I am glad this question is being asked, as I have a 16-month-old son who will need to be potty-trained sooner than later. He is young, but has been showing signs for months, such as going to the same couple spots in the house when he has to go poop and grabbing his diaper when he pees. When I notice he is pooping, I will sometimes put him on the toilet and make a big deal about it when he's finished. I am hoping this might help him have an easier time when it’s really time to give potty-training a go. My husband and I are thinking of giving it a shot this summer, but ultimately I think he will do it when he's good and ready.
Looking forward to seeing what everyone has to stay about this. I could use any tips I can get!
With my girls it was easy. They were just ready at two and went all night. It was a slam-dunk. I would put regular underwear on them, and when they had an accident, they didn’t like that feeling. Of course, this only works if you are able to be outside, as you don’t want that type of accident in the home! With my grandson and foster son, it was a different story. We tried and tried with my grandson and he just wasn’t having it. We learned we simply needed to wait until he knew he was ready. We knew he was ready because he woke up dry every morning, but he still wasn’t having it, so we let it go. One day on a 15-hour car ride, he decided he was ready and he never went back. With my foster son, who is 2-1/2, he wants to badly, but will sit on the potty for a long time, but will just not go. So with him too, I shall wait. I learned the more you push, the more they push back. When the time is right it will happen.
Once the weather cooperates it will be the ideal time for potty training. When my kids were showing the usual signs: staying dry through the night, putting themselves on their potty chair and such, I knew it was getting to be that time. Unfortunately, it seemed any strides we made at home would be undone as soon as we left the house – literally. I remember saying, “We do great in the house; he/she’s running around naked and as soon as they need to go, they put themselves on the potty, but if I need to run an errand, no sooner have we left the house and they have an accident!”
It was very discouraging.

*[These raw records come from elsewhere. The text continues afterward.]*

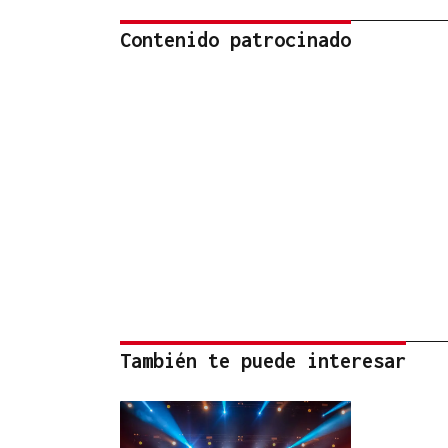
Contenido patrocinado
También te puede interesar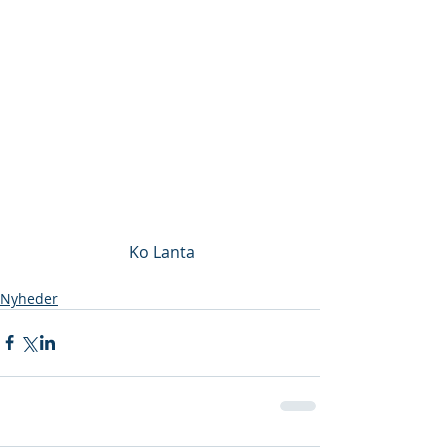
 Ko Lanta
Nyheder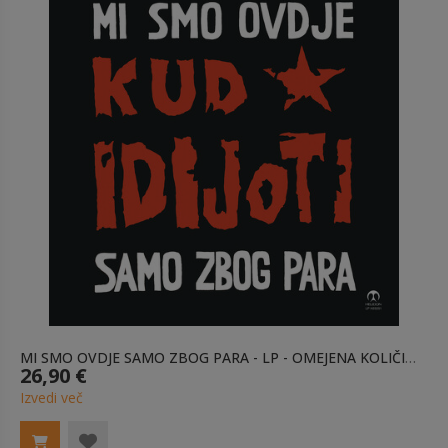
MI SMO OVDJE SAMO ZBOG PARA - LP - OMEJENA KOLIČINA
26,90 €
Izvedi več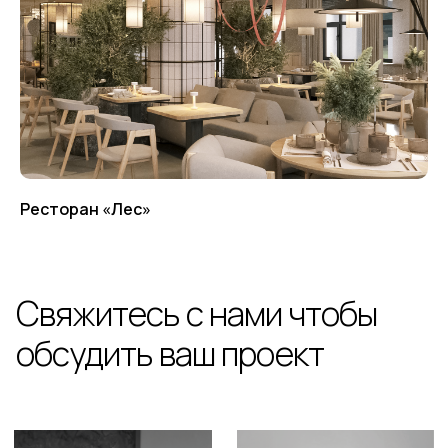
Ресторан «Лес»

The change in atmosphere and routine was just the amount of encouragement they needed to forget about the task at hand and I felt we were back to square one.

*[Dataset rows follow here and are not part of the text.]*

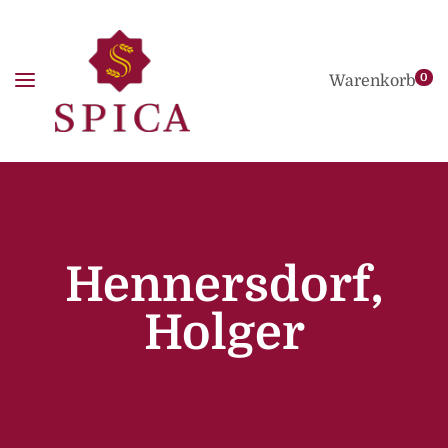
0
Warenkorb
Hennersdorf,
Holger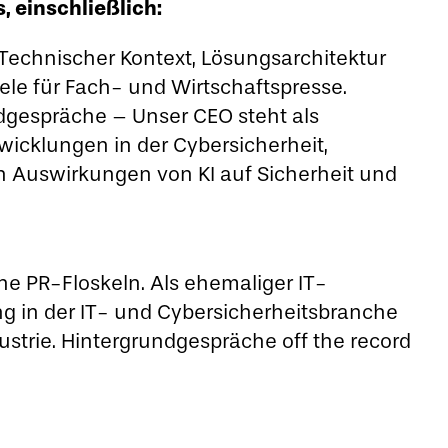
, einschließlich:
Technischer Kontext, Lösungsarchitektur
e für Fach- und Wirtschaftspresse.
gespräche – Unser CEO steht als
wicklungen in der Cybersicherheit,
 Auswirkungen von KI auf Sicherheit und
ne PR-Floskeln. Als ehemaliger IT-
ng in der IT- und Cybersicherheitsbranche
ustrie. Hintergrundgespräche off the record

I'm a firm believer in the three-day rule – three solid days of consistency to achieve results. Potty training is no different and this method really worked for all four of my babies. As soon as we had warm weather, I picked three days in the week where I had nothing to do and nowhere to go. I stocked up on supplies, like groceries, and especially bribery treats (I chose M&M's). I performed all necessary errand running and holed up for three days of naked time!
The big thing is to never mention the treat. I didn't come up with this one; we relied on the teachings of the wonderful Dr. Jacob Azerrad, whose methods are outlined in many child-rearing books.

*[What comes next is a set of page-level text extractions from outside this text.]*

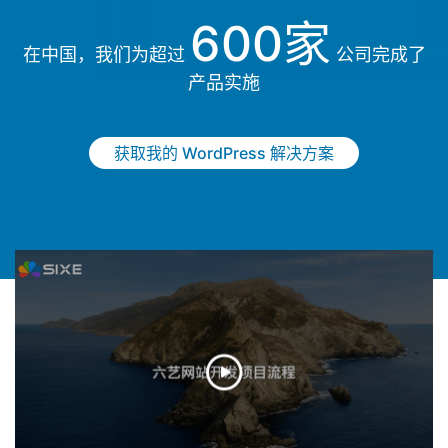
600家
在中国，我们为超过
公司完成了
产品实施
获取我的 WordPress 解决方案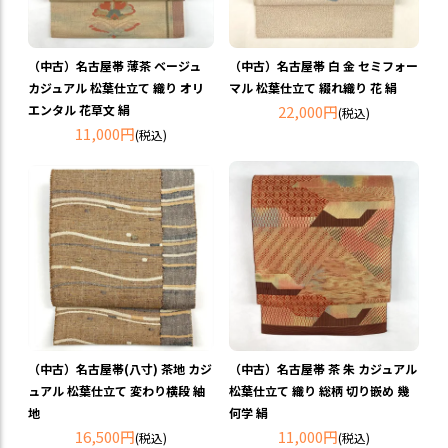
（中古）名古屋帯 薄茶 ベージュ
（中古）名古屋帯 白 金 セミフォー
カジュアル 松葉仕立て 織り オリ
マル 松葉仕立て 綴れ織り 花 絹
エンタル 花草文 絹
22,000円
(税込)
11,000円
(税込)
（中古）名古屋帯(八寸) 茶地 カジ
（中古）名古屋帯 茶 朱 カジュアル
ュアル 松葉仕立て 変わり横段 紬
松葉仕立て 織り 総柄 切り嵌め 幾
地
何学 絹
16,500円
11,000円
(税込)
(税込)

Here's the process: first, mentally prepare the child at bedtime for what's to come, re-enforce their "big boy/girl" status. On day one, no clothing on the bottom, breakfast, wait 15 minutes, put them on the potty. If they leave the potty, go get them, put them back, but make it sound fun. Provide tons of reading material, crayons and coloring books, Legos – whatever it takes to keep them there. As soon as they go in the potty, sing, dance, cheer and present them with an M&M (without ever actually saying, “Now you get a treat,” or anything about the treat). In their mind they will make the connection, which means more to them than you telling them what they’ll get. Wash, rinse, repeat; three days and you should have an independent potty-er!
My kids are older, but since I have watched many kids along the way I have seen many situations. Here is a short list of things I have learned:
- They all learn! No child will be in first grade raising their hand with a diaper poking out the top of their pants, I promise.
- Every child is different, not just boys and girls. Every experience will have a uniqueness to it. That’s okay.
- They may show all of the signs of “readiness,” but still not do it. Sometimes it really is up to them. My son was this way and I let it be up to him, and one day he just went for it. Never looked back.
- Talk about it! A lot. That is part of the learning process. When you are changing a yucky diaper, talk about how yucky it feels on them and how much better it would feel if it went straight into a toilet. Talk about cool older kids the child knows that go on the potty, etc. Kids are smart and do get a lot from good dialogues.
- Make up a fun pee-pee/poopy song and dance. So silly, but so fun.
- Get them excited about what kind of underwear they are going to pick out at the store. This can be a huge motivator!
- Pull-ups have the tendency to become overpriced diapers that are way harder to change kids out of.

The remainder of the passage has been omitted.